Mandela: Israel should exist, but Arafat a 'comrade in arms'


NEW YORK -- In remarks that seemed certain to reincur the wrath of Jews worldwide, Nelson Mandela Thursday called Yasser Arafat 'a comrade in arms' and said the African National Congress identifies with the PLO.

But during an afternoon taping of ABC's 'A Town Meeting with Nelson Mandela,' the South African leader also said the ANC sympathizes with 'the Jewish struggle' and recognizes Israel's right to exist.


'As far as Yasser Arafat is concerned, we identify with the PLO because just like ourselves they are fighting for the right to delf-determination,' Mandela said. 'The support for Yasser Arafat in his struggle does not mean that the ANC does not doubt the right of Israel to exist as a state legally.'

But the anti-apartheid activist said he still supported the PLO because of its longstanding support, both financial and moral, for the ANC.

'One of the mistakes which some political analysts make is to think that their enemies should be our enemies,' Mandela said. 'We can't and we never will. We have our own struggle.'

Mandela has made similar remarks before, prompting a delegation of prominent Jewish leaders to meet with him in Geneva earlier this month to clarify the ANC's position on Israel and the PLO.


Responding to a question from Kenneth Adelman, the former head of the Arms Control and Disarmament Agency who is Jewish, Mandela said Arafat, Cuban leader Fidel Castro and Libyan leader Co. Moammar Gadhafi 'support our struggle to the hilt.'

'Our attitude is based soley on the fact that they fully support the anti-apartheid struggle,' he said. 'They do not support it only in rhetoric. They are placing resources at our disposal. We have no time to be looking into the internal affairs of other countries.

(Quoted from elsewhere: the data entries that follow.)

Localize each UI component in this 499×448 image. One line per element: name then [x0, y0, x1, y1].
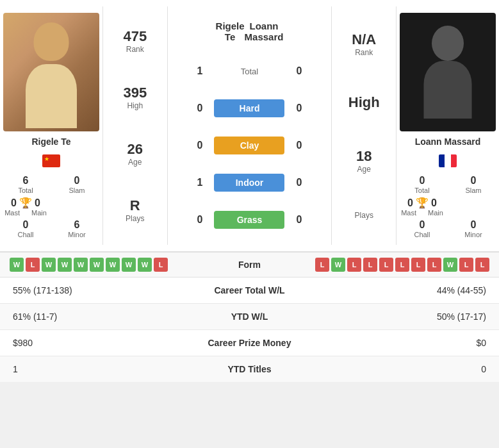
- player-right-minor: 0 Minor: [451, 219, 496, 238]
- player-left-main-label: Main: [31, 209, 47, 217]
- player-left: Rigele Te 6 Total 0 Slam 0 🏆 0: [0, 6, 102, 245]
- form-badge-left-w: W: [106, 258, 120, 272]
- right-rank-block: N/A Rank: [352, 31, 376, 57]
- player-right-main-label: Main: [428, 209, 443, 217]
- player-left-minor: 6 Minor: [54, 219, 99, 238]
- stats-row: 1YTD Titles0: [0, 356, 499, 383]
- form-badge-left-w: W: [10, 258, 24, 272]
- player-left-chall: 0 Chall: [3, 219, 48, 238]
- center-stats-left: 475 Rank 395 High 26 Age R Plays: [102, 6, 168, 245]
- stats-row: $980Career Prize Money$0: [0, 330, 499, 356]
- left-plays-label: Plays: [126, 214, 144, 223]
- right-plays-block: Plays: [355, 211, 373, 220]
- right-stats: N/A Rank High 18 Age Plays: [331, 6, 397, 245]
- player-right-total: 0 Total: [400, 175, 445, 194]
- trophy-icon-left: 🏆: [19, 197, 32, 209]
- stats-left-val-1: 61% (11-7): [0, 304, 175, 330]
- player-right-main-value: 0: [431, 197, 437, 209]
- player-right: Loann Massard 0 Total 0 Slam 0 🏆 0: [397, 6, 499, 245]
- player-right-photo: [400, 13, 496, 131]
- player-right-total-label: Total: [414, 187, 429, 194]
- spacer2: [451, 197, 496, 199]
- form-badge-right-l: L: [379, 258, 393, 272]
- player-right-slam-label: Slam: [465, 187, 481, 194]
- player-right-chall: 0 Chall: [400, 219, 445, 238]
- player-left-header-name: Rigele Te: [216, 21, 245, 42]
- stats-left-val-2: $980: [0, 330, 175, 356]
- stats-right-val-2: $0: [324, 330, 499, 356]
- player-left-main-value: 0: [35, 197, 40, 209]
- stats-left-val-3: 1: [0, 356, 175, 383]
- total-right-score: 0: [291, 65, 307, 77]
- stats-right-val-1: 50% (17-17): [324, 304, 499, 330]
- stats-center-label-3: YTD Titles: [175, 356, 325, 383]
- player-left-mast-label: Mast: [4, 209, 20, 217]
- clay-left-score: 0: [192, 140, 208, 151]
- player-right-header-name: Loann Massard: [245, 21, 284, 42]
- total-left-score: 1: [192, 65, 208, 77]
- form-badges-right: LWLLLLLLWLL: [282, 258, 490, 272]
- surface-row-clay: 0 Clay 0: [177, 137, 322, 154]
- stats-table: 55% (171-138)Career Total W/L44% (44-55)…: [0, 278, 499, 382]
- right-rank-label: Rank: [352, 48, 376, 57]
- player-right-photo-img: [400, 13, 496, 131]
- indoor-right-score: 0: [291, 177, 307, 188]
- right-high-value: High: [348, 94, 380, 111]
- form-badge-right-l: L: [347, 258, 361, 272]
- left-rank-label: Rank: [123, 45, 147, 54]
- spacer: [54, 197, 99, 199]
- form-badges-left: WLWWWWWWWL: [10, 258, 218, 272]
- surface-row-indoor: 1 Indoor 0: [177, 174, 322, 192]
- player-right-mast-value: 0: [407, 197, 413, 209]
- stats-row: 55% (171-138)Career Total W/L44% (44-55): [0, 278, 499, 304]
- stats-center-label-1: YTD W/L: [175, 304, 325, 330]
- left-rank-value: 475: [123, 28, 147, 45]
- player-right-minor-label: Minor: [464, 231, 482, 238]
- form-badge-right-w: W: [331, 258, 345, 272]
- stats-row: 61% (11-7)YTD W/L50% (17-17): [0, 304, 499, 330]
- stats-left-val-0: 55% (171-138): [0, 278, 175, 304]
- left-age-label: Age: [127, 158, 143, 167]
- player-right-name: Loann Massard: [415, 137, 481, 147]
- stats-right-val-0: 44% (44-55): [324, 278, 499, 304]
- form-badge-left-w: W: [90, 258, 104, 272]
- player-left-stats: 6 Total 0 Slam 0 🏆 0 Mast Main: [3, 175, 99, 238]
- player-right-slam: 0 Slam: [451, 175, 496, 194]
- left-rank-block: 475 Rank: [123, 28, 147, 54]
- player-left-slam-label: Slam: [69, 187, 85, 194]
- player-left-photo-img: [3, 13, 99, 131]
- form-badge-left-w: W: [138, 258, 152, 272]
- main-container: Rigele Te 6 Total 0 Slam 0 🏆 0: [0, 0, 499, 382]
- form-badge-left-l: L: [154, 258, 168, 272]
- form-badge-right-l: L: [395, 258, 409, 272]
- stats-center-label-2: Career Prize Money: [175, 330, 325, 356]
- form-badge-right-l: L: [315, 258, 329, 272]
- right-age-label: Age: [356, 165, 372, 174]
- form-badge-right-l: L: [363, 258, 377, 272]
- form-badge-left-w: W: [122, 258, 136, 272]
- player-left-header: Rigele Te: [216, 21, 245, 45]
- form-badge-left-w: W: [74, 258, 88, 272]
- hard-badge: Hard: [214, 99, 284, 117]
- grass-badge: Grass: [214, 211, 284, 229]
- left-high-value: 395: [123, 85, 147, 101]
- player-left-minor-value: 6: [74, 219, 80, 231]
- player-right-mast: 0 🏆 0 Mast Main: [400, 197, 445, 217]
- surface-row-grass: 0 Grass 0: [177, 211, 322, 229]
- total-label: Total: [214, 67, 284, 76]
- left-plays-value: R: [126, 197, 144, 214]
- form-badge-right-l: L: [459, 258, 473, 272]
- surface-section: Rigele Te Loann Massard 1 Total 0 0 Hard…: [168, 6, 332, 245]
- player-left-total-label: Total: [18, 187, 33, 194]
- player-left-minor-label: Minor: [68, 231, 86, 238]
- player-right-chall-label: Chall: [414, 231, 430, 238]
- form-badge-right-l: L: [427, 258, 441, 272]
- hard-right-score: 0: [291, 103, 307, 114]
- form-badge-right-l: L: [475, 258, 489, 272]
- grass-left-score: 0: [192, 214, 208, 226]
- player-left-mast-value: 0: [11, 197, 17, 209]
- hard-left-score: 0: [192, 103, 208, 114]
- form-badge-left-l: L: [26, 258, 40, 272]
- player-right-flag: [439, 154, 457, 170]
- right-age-value: 18: [356, 148, 372, 165]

'Our attitude toward any country is determined by the attitude of that country toward our struggle,' Mandela said. 'It would be a grave mistake for us to consider our attitude toward Yasser Arafat on the basis of the interests of the Jewish community. Arafat is a comrade in arms and we treat him as such.'

Henry Siegman, executive director of the American Jewish Congress, was a member of the delegation that travelled to Geneva two weeks ago to meet with Mandela and came away happy with his stands on the Middle East.

But when Siegman had a chance to ask a question during Thursday's taping, the Jewish leader said he was upset by Mandela's earlier remarks during the program.


Mandela mentioned that he greatly valued the support of Jews in South Africa and around the world and noted he had been trained as a lawyer by a Jewish law firm at a time when few blacks were allowed in white companies.